Streamlining Resume Parsing with Google Document AI on Google Cloud AI Platform

Introduction

Have you ever read a job description that’s long and leading to a path of winding? Or read the terms & conditions of a product that you have to take at least 1 hour of your time to sit and read thoroughly?

In today’s competitive job market, both job seekers and employers are inundated with resumes. For recruiters and HR professionals, manually sifting through hundreds or thousands of resumes can be a daunting and time-consuming task. To address this challenge, organizations are increasingly turning to automation and artificial intelligence (AI) solutions to streamline the hiring process. Google Cloud’s powerful AI tools and services offer a comprehensive platform for building automated pipelines for resume parsing, making it easier to identify the most qualified candidates quickly and efficiently.

Google Document AI: The Foundation of Resume Parsing

Google Document AI is a state-of-the-art tool developed by Google Cloud that utilizes machine learning and natural language processing (NLP) techniques to extract valuable information from unstructured documents, such as resumes.
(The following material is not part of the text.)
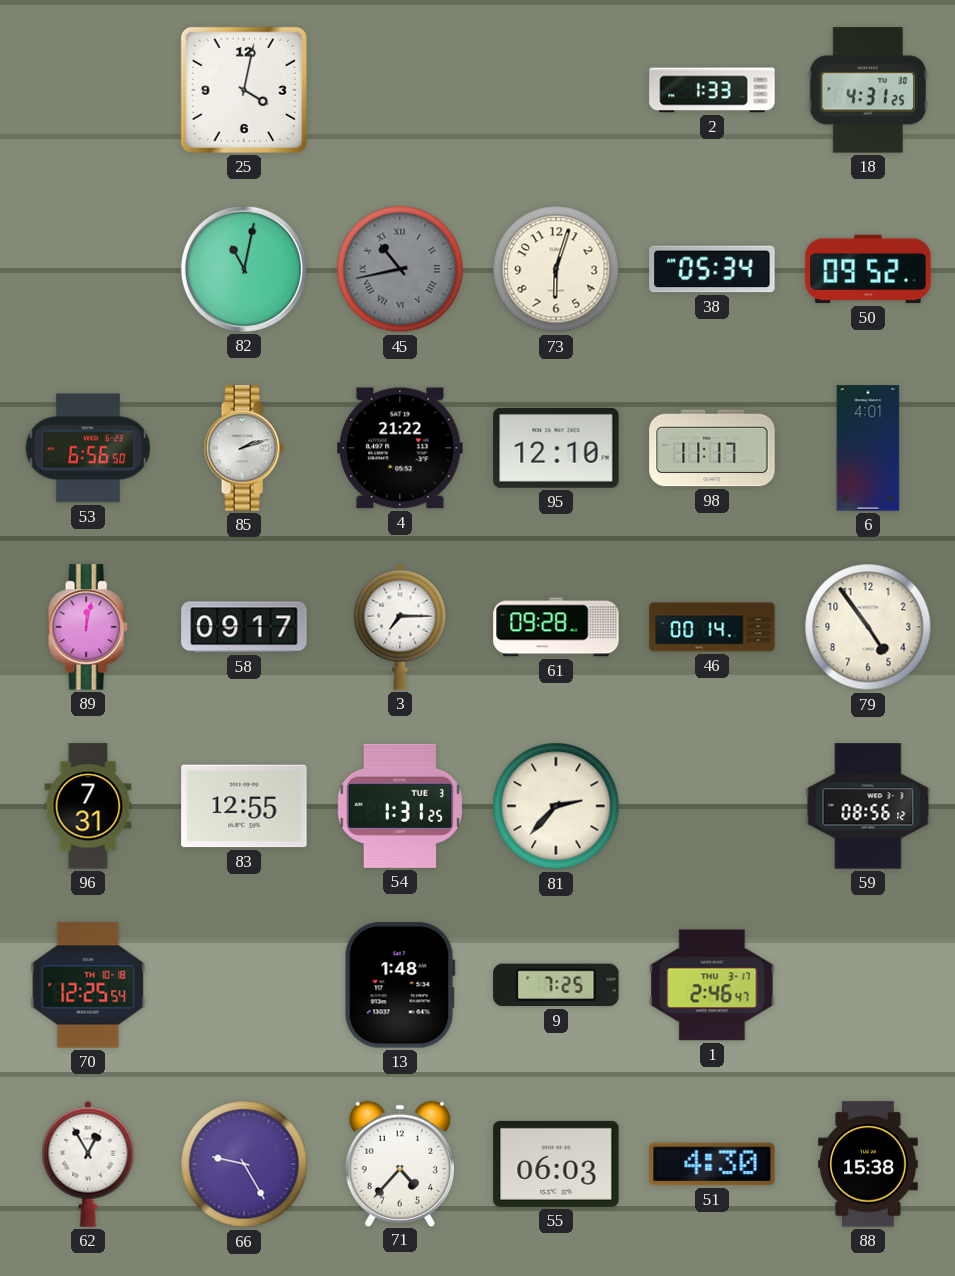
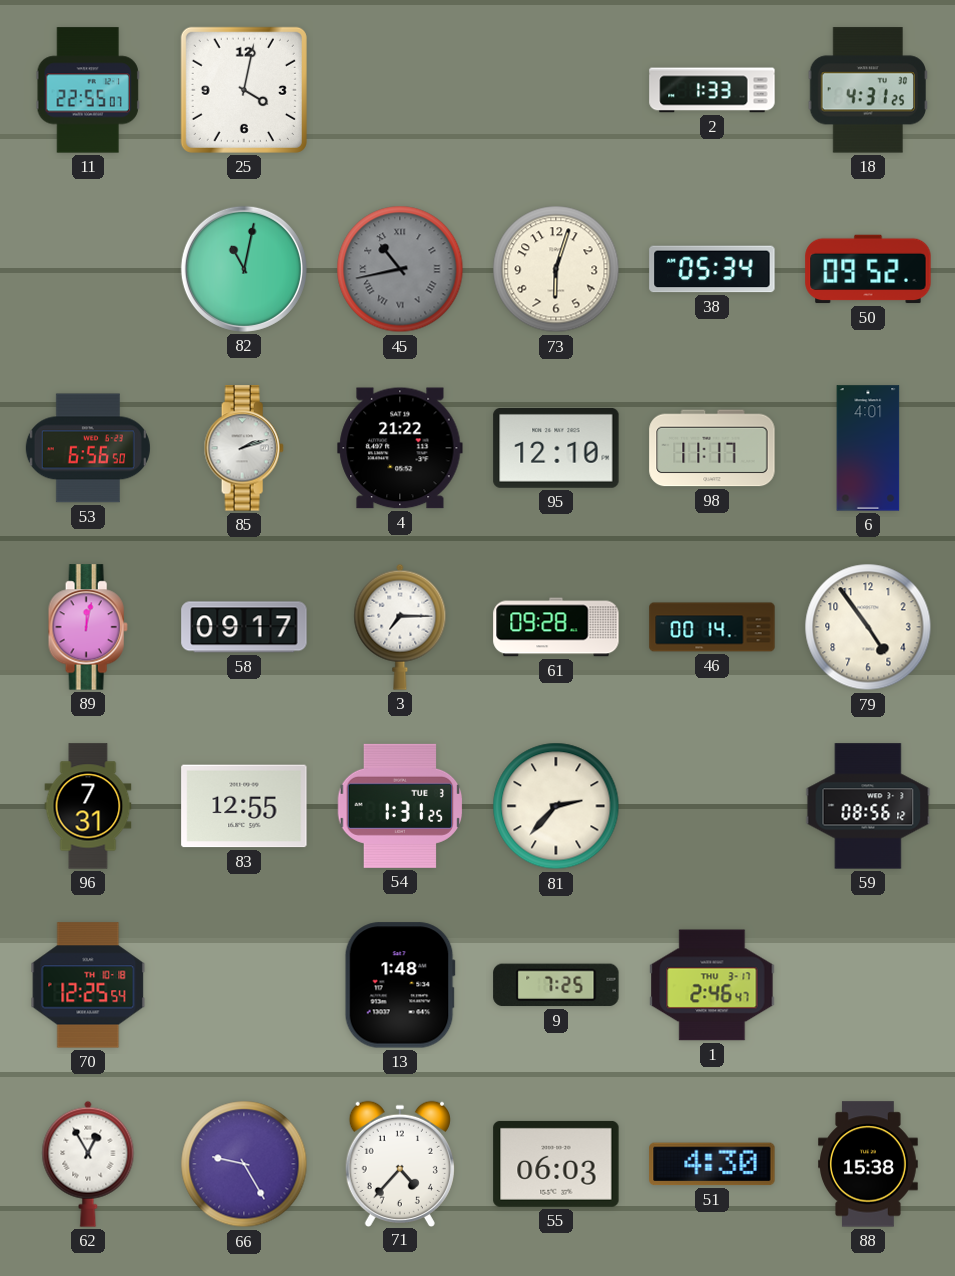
11: none -> 22:55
It has the capability to understand and extract text, tables, and even handwriting from documents. By leveraging the capabilities of Document AI, organizations can create a resume parser that can automatically extract key information from resumes, such as contact details, work experience, skills, and education.

In this work, I decided to start by exploring the different AI tools that Google Cloud AI platform offers. The Document AI service was intriguing of all as it is able to automate the processing & the extraction of data in any formats, ranging from pdf’s, jpg’s, png’s or doc’s, using Natural Language Processing (NLP) besides providing options to use either a readily available pre-built model or create a custom model that fits our own criteria and requirements for own business use case, all while staying in cloud!

Secondly, I looked into the type of industry where this multi-purpose model could best contribute towards. After researching and gathering data on resumes from various sectors and studying the existing resume parsing models out there, I decided to create a resume parsing model that can be used by employers in the healthcare industry to ease their process of hiring potential employees. Using only tools & services available on the Google Cloud platform, I wanted to show the adaptable functionality of Google Cloud in any relevant industries or businesses as well as its capability in enabling us to create a beneficial AI models with the least amount of cost.

The key components of the automated pipeline that I experimented with, can be achieved using Google Cloud services and tools integrations, given the right authentication & authorisation:

1. Google Cloud AI Platform:

The Google Cloud AI Platform serves as the core infrastructure for building and deploying machine learning models. It provides a managed environment for training and serving machine learning models at scale. In the context of resume parsing, the AI Platform can be used to develop and fine-tune machine learning models that can extract specific information from resumes effectively.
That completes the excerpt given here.